Now, what exactly is my research about? In coastal areas, the Government of Bangladesh (GoB) has constructed a series of Dutch-style polders or embankments since the 1960s. The initial function of polders was to protect coastal communities from natural calamities and tidal surges, but now these polders also support a burgeoning population engaged in farming and aquaculture activities. Water is a critical input for both. This area, by virtue of its fertile land, suitable climate and abundant water resources has a huge potential for agricultural production. However, weak infrastructure, lack of maintenance of this infrastructure by government agencies and frequent conflicts among competing users means that this potential is far from met.

Many believe that the solution lies in engaging local communities in operation and maintenance (O&M) of polder infrastructure. After all, who can better understand the needs of the communities, if not the community members themselves? Fair enough. And this is what I am trying to investigate: does involving communities in polder management improve water management within the polders and reduce conflicts leading to better outcomes in terms of crop production and productivity? By polder management, I mean, timely opening and closing of sluice gates (to let in water from outside and drain out water from inside) and maintenance of polder infrastructure such as internal canals and gates.

What are our findings so far? First, we find that even in polders where there is formal water management organizations (WMOs) set up by Bangladesh Water Development Board (BWDB) or Local Government Engineering Department (LGED), it is the informal rules and regulations that determine day to day operations.
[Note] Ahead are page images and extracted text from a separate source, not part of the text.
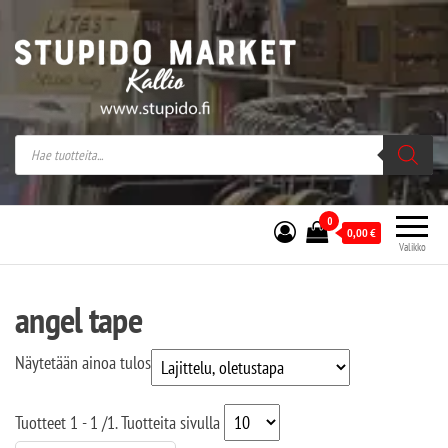
Stupido Market – verkossa ja kivijalassa
Stupido Market on vaihtoehtomusaan
erikoistunut verkko- sekä
kivijalkakauppa Helsingissä Kallion
sydämessä.
0
0,00
€
Valikko
angel tape
Näytetään ainoa tulos
Tuotteet
1 - 1
/
1
. Tuotteita sivulla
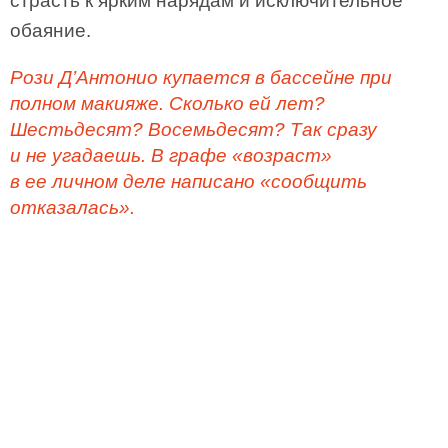
страсть к ярким нарядам и исключительное
обаяние.
Рози Д’Антонио купается в бассейне при
полном макияже. Сколько ей лет?
Шестьдесят? Восемьдесят? Так сразу
и не угадаешь. В графе «возраст»
в ее личном деле написано «сообщить
отказалась».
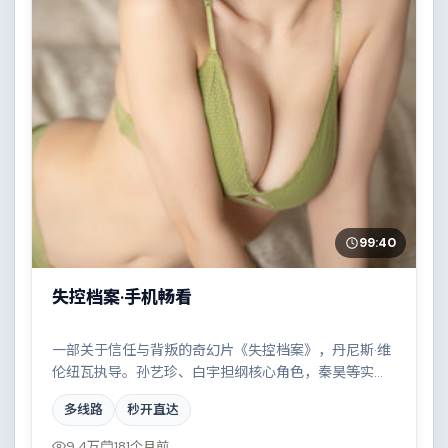
99:40
失控档案·手机畅看
一部关于信任与背叛的奇幻片《失控档案》，丹尼斯·维
伦纽瓦执导。孙艺珍、白宇担纲核心角色，秦昊等实力
加盟，取景与班底多来自西班牙。小人物在时代洪流中
多线路
秒开直达
的抉择令人唏嘘。结尾留白耐人寻味。
9.4万
181个月前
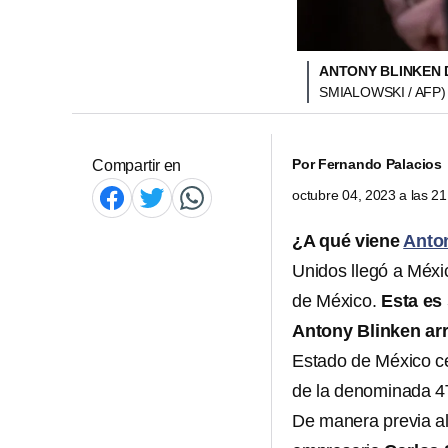
ANTONY BLINKEN 
SMIALOWSKI / AFP)
Por
Fernando Palacios
Compartir en
octubre 04, 2023 a las 2
¿A qué viene
Anto
Unidos llegó a Méxic
de México.
Esta es
Antony Blinken arr
Estado de México ce
de la denominada 4T
De manera previa a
The task of opening and closing the gates is often entrusted to those living nearest the gate and the timing is determined by interests of the wealthier interest groups. In most case, they happen to be shrimp farmers. Shrimp farming needs brackish water and brackish water kills paddy. Small and marginal farmers cultivate paddy. Equity implications are clear – in polders where shrimp cultivation is profitable, interests of paddy farmers are entirely overlooked and this does not change even when formal WMOs are set up for the express purpose of equitable and efficient water distribution for all water users in a polder.

Second, the WMOs are also entrusted with the task of regular maintenance of infrastructure – such as minor repairs of gates, removal of silt in the canals and cutting of grass on the embankment. Periodic and major repair is the responsibility of the government. We found that WMOs are seldom able to bring together the communities to do this ‘routine’ maintenance. Reasons are not hard to find: for one, silting, even minimal amount of silting is expensive and far beyond the capacity of the farmers. Second, and even more importantly, they do not see any value in ‘regular’ maintenance because even without it, they can meet their day to day agricultural water needs through ‘informal’ channels such as irregular opening or closing of gates or through lifting water directly from the canals using a low lift pump. When farmers do not maintain infrastructure, they obviously deteriorate and what was a ‘minor’ repair becomes a ‘major’ rehabilitation. The mandate for periodic and major repairs lies with the government. Farmers’ decision not to invest in maintenance is therefore guided by two quite rational arguments: one, not maintaining a canal or a gate does not directly impinge on their agricultural activities in the short run; and second, in the long run when it starts affecting them, the government or a donor most likely steps in and rehabilitates the entire system. The cycle of “build-neglect-rebuild” continues ad nauseum. WMOs were created to tackle this problem of ‘deferred-maintenance’; but our field data shows that this has not been happening. At the heart of this is misalignment of incentives among farmers, government agencies and the donors. Farmers avoid doing short term maintenance, government agencies too don’t invest – both wait for donor funds for major rehabilitation. Donors, as lenders, like disbursing more money than less – regular repair and maintenance is cheap, major rehabilitation is not.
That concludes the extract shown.